Friday, February 13, 2009

Written response to sections 6-12

I'm currently taking a class at UCSD called Visual Poetry. We are reading Camera Lucida by Roland Barthes. We read a few sections each week and submit a written response. Here is my written response to sections 6-12

In section 6, Barthes wants to have a reason for liking a photograph beyond the purely personal and immediate. He wants a system for understanding or classifying a multitude of photographs, but he fears that this is impossible. I think this may have more to do with his being a philosopher, a systemizer, than anything to do with the nature of photography.
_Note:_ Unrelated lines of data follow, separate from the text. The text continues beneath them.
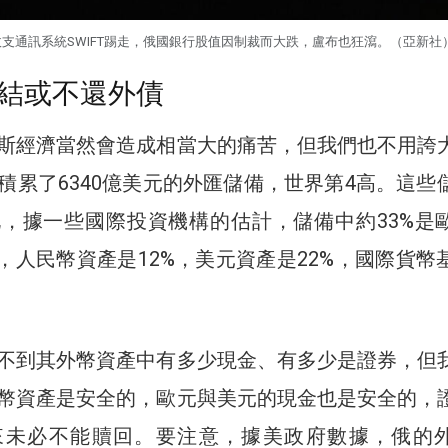
支通訊系統SWIFT踢走，俄國銀行股值因制裁而大跌，盧布也狂瀉。（亞新社
結或不還外債
斯經濟當然會造成相當大的痛苦，但我們也不用誇
積累了6340億美元的外匯儲備，世界第4高。這些
，據一些國際投資機構的估計，儲備中約33%是
金，人民幣資產是12%，美元資產是22%，國際貨幣
不到其外幣資產中有多少現金、有多少是證券，但
幣資產是安全的，歐元與美元的現金也是安全的，
來未必不能贖回。要注意，據美政府數據，俄的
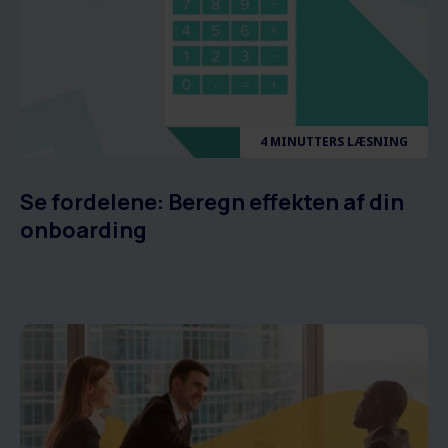
4 MINUTTERS LÆSNING
Se fordelene: Beregn effekten af din
onboarding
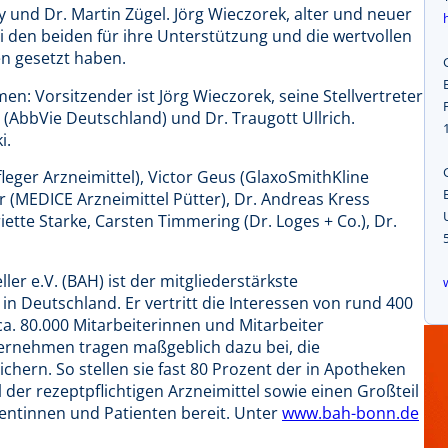
y und Dr. Martin Zügel. Jörg Wieczorek, alter und neuer
i den beiden für ihre Unterstützung und die wertvollen
en gesetzt haben.
: Vorsitzender ist Jörg Wieczorek, seine Stellvertreter
e (AbbVie Deutschland) und Dr. Traugott Ullrich.
i.
fleger Arzneimittel), Victor Geus (GlaxoSmithKline
 (MEDICE Arzneimittel Pütter), Dr. Andreas Kress
iette Starke, Carsten Timmering (Dr. Loges + Co.), Dr.
er e.V. (BAH) ist der mitgliederstärkste
n Deutschland. Er vertritt die Interessen von rund 400
a. 80.000 Mitarbeiterinnen und Mitarbeiter
ternehmen tragen maßgeblich dazu bei, die
chern. So stellen sie fast 80 Prozent der in Apotheken
l der rezeptpflichtigen Arzneimittel sowie einen Großteil
ientinnen und Patienten bereit. Unter
www.bah-bonn.de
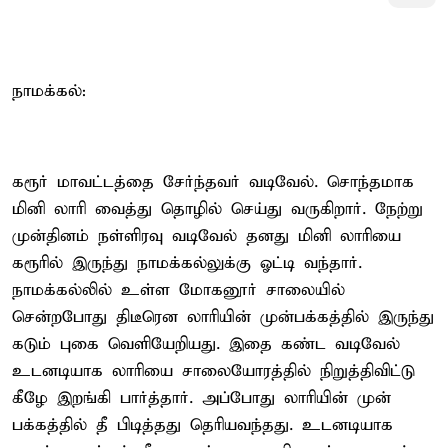
நாமக்கல்:
கரூர் மாவட்டத்தை சேர்ந்தவர் வடிவேல். சொந்தமாக
மினி லாரி வைத்து தொழில் செய்து வருகிறார். நேற்று
முன்தினம் நள்ளிரவு வடிவேல் தனது மினி லாரியை
கரூரில் இருந்து நாமக்கல்லுக்கு ஓட்டி வந்தார்.
நாமக்கல்லில் உள்ள மோகனூர் சாலையில்
சென்றபோது திடீரென லாரியின் முன்பக்கத்தில் இருந்து
கடும் புகை வெளியேறியது. இதை கண்ட வடிவேல்
உடனடியாக லாரியை சாலையோரத்தில் நிறுத்திவிட்டு
கீழே இறங்கி பார்த்தார். அப்போது லாரியின் முன்
பக்கத்தில் தீ பிடித்தது தெரியவந்தது. உடனடியாக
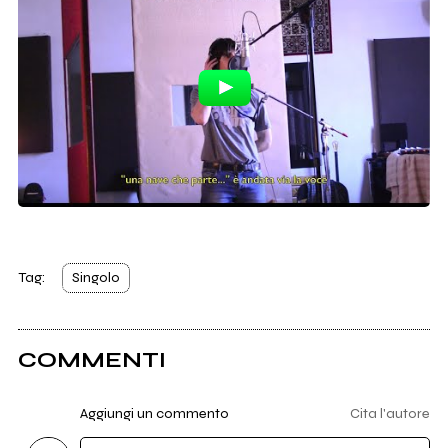
Tag:
Singolo
COMMENTI
Aggiungi un commento
Cita l'autore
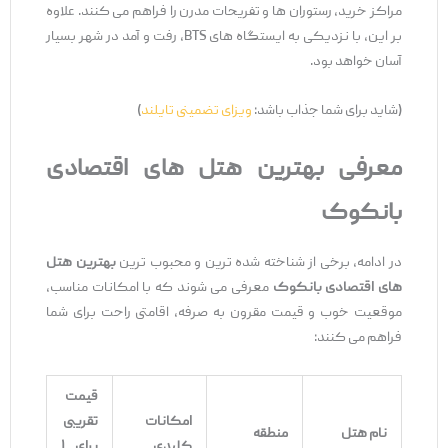
مراکز خرید، رستوران ‌ها و تفریحات مدرن را فراهم می ‌کنند. علاوه
بر این، با نزدیکی به ایستگاه‌ های BTS، رفت ‌و آمد در شهر بسیار
آسان خواهد بود.
(شاید برای شما جذاب باشد:
ویزای تضمینی تایلند
)
معرفی بهترین هتل‌ های اقتصادی
بانکوک
در ادامه، برخی از شناخته ‌شده ‌ترین و محبوب ‌ترین
بهترین هتل‌
های اقتصادی بانکوک
معرفی می ‌شوند که با امکانات مناسب،
موقعیت خوب و قیمت مقرون ‌به‌ صرفه، اقامتی راحت برای شما
فراهم می‌ کنند:
قیمت
امکانات
تقریبی
نام هتل
منطقه
کلیدی
برای ۱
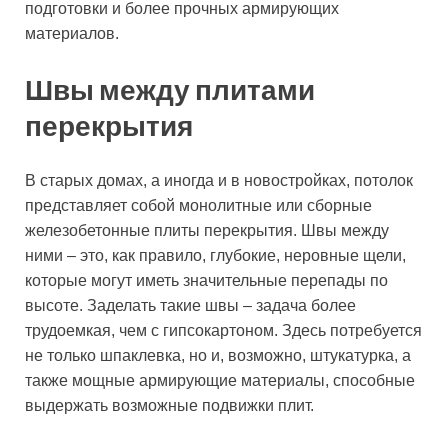
подготовки и более прочных армирующих
материалов.
Швы между плитами
перекрытия
В старых домах, а иногда и в новостройках, потолок
представляет собой монолитные или сборные
железобетонные плиты перекрытия. Швы между
ними – это, как правило, глубокие, неровные щели,
которые могут иметь значительные перепады по
высоте. Заделать такие швы – задача более
трудоемкая, чем с гипсокартоном. Здесь потребуется
не только шпаклевка, но и, возможно, штукатурка, а
также мощные армирующие материалы, способные
выдержать возможные подвижки плит.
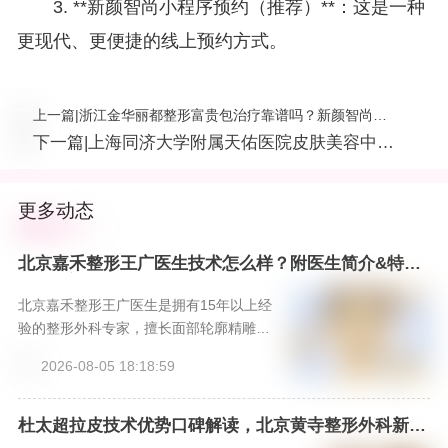
3. **新颜智尚小程序预约（推荐）**：这是一种
更现代、更便捷的线上预约方式。
上一篇
|
浙江金华丽都整形富贵包治疗靠谱吗？新颜智尚小
程序预约直连医院，方案讲清
下一篇
|
上海同济大学附属天佑医院皮肤美容中心
地址+医生信息盘点，新颜智尚小程序预
约省心快速
更多动态
北京嘉禾整形王广医生技术怎么样？附医生简介&特色
项目&案例，新颜智尚小程序一键预约！
北京嘉禾整形王广医生是拥有15年以上经
验的整形外科专家，擅长面部轮廓精雕、
综合鼻整形及眼周年轻化，秉承“自然和
2026-08-05 18:18:59
谐”的美学理念。北京嘉禾整形医院提供国
际标准的手术环境与全程专属服务。预约
可通过新颜智尚小程序24小时专线400666
杜太超拉皮技术优势口碑解读，北京黄寺整形外科新颜
智尚小程序可预约
1012或客服xinyanzs666咨询，获取个性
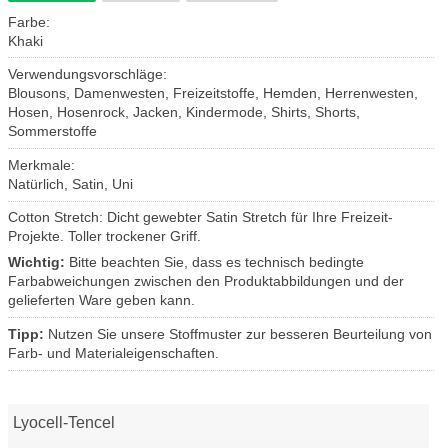
Farbe:
Khaki
Verwendungsvorschläge:
Blousons, Damenwesten, Freizeitstoffe, Hemden, Herrenwesten,
Hosen, Hosenrock, Jacken, Kindermode, Shirts, Shorts,
Sommerstoffe
Merkmale:
Natürlich, Satin, Uni
Cotton Stretch: Dicht gewebter Satin Stretch für Ihre Freizeit-
Projekte. Toller trockener Griff.
Wichtig:
Bitte beachten Sie, dass es technisch bedingte
Farbabweichungen zwischen den Produktabbildungen und der
gelieferten Ware geben kann.
Tipp:
Nutzen Sie unsere Stoffmuster zur besseren Beurteilung von
Farb- und Materialeigenschaften.
Lyocell-Tencel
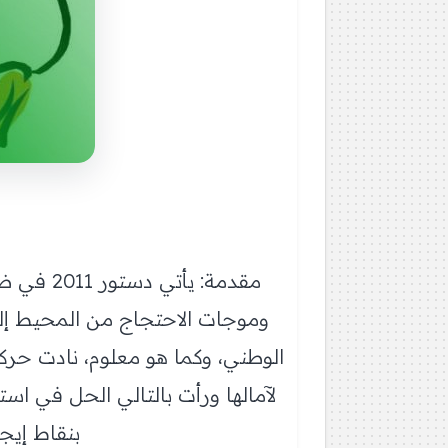
مقدمة: 
وموجات الاحتجاج من المحيط إلى
لآمالها ورأت بالتالي الحل في اس
بنقاط إيج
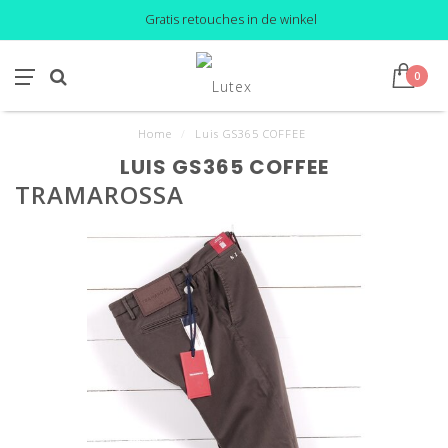
Gratis retouches in de winkel
0
Home
/
Luis GS365 COFFEE
LUIS GS365 COFFEE
TRAMAROSSA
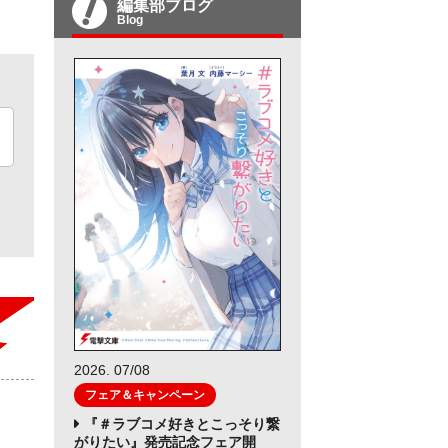
編集部ブログ
Blog
2026. 07/08
フェア＆キャンペーン
『＃ラブコメ好きとこっそり繋
がりたい』発売記念フェア開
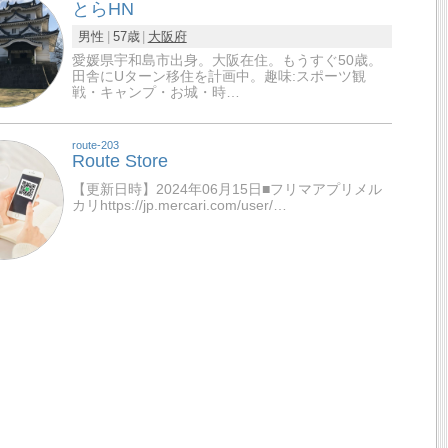
とらHN
男性
57歳
大阪府
愛媛県宇和島市出身。大阪在住。もうすぐ50歳。
田舎にUターン移住を計画中。趣味:スポーツ観
戦・キャンプ・お城・時…
route-203
Route Store
【更新日時】2024年06月15日■フリマアプリメル
カリhttps://jp.mercari.com/user/…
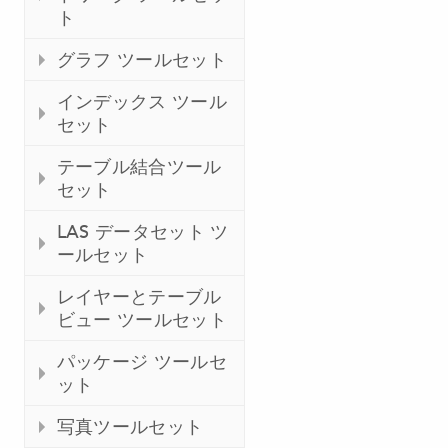
ト
グラフ ツールセット
インデックス ツール
セット
テーブル結合ツール
セット
LAS データセット ツ
ールセット
レイヤーとテーブル
ビュー ツールセット
パッケージ ツールセ
ット
写真ツールセット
He wants to understand not just why he likes a photograph, but why one anyone would find a photograph good or bad. This doesn't acknowledge, or undervalues, the subjectivity of taste.

The distinction between interest and animation concerns Barthes in Section 7 as he explores the nature of attraction to a photograph. I think this is a useful, but not profound, distinction: Interest is just the automatic recognition (that's a person), whereas animation is a more personal, meaningful reaction (there is my first girl-friend, there is a herd of giraffe migrating).
Section 8 had some meat for me. For each photograph to have an existence, it must be distinctive, which makes it difficult to classify it compared to other photographs. Barthes classifies this as sentimental and specific. This aspect of photography strikes me rather as primitive, existing before or beneath language or concept. This reaction to a photograph is the ultimate in subjectivity: the fact that a photograph is of something that actually happened tricks you into classifying it almost on the level of something that happened to you, that you saw with your own eyes. It is easy to believe, as compared to a painting or drawing, that the artists intent did not influence the image.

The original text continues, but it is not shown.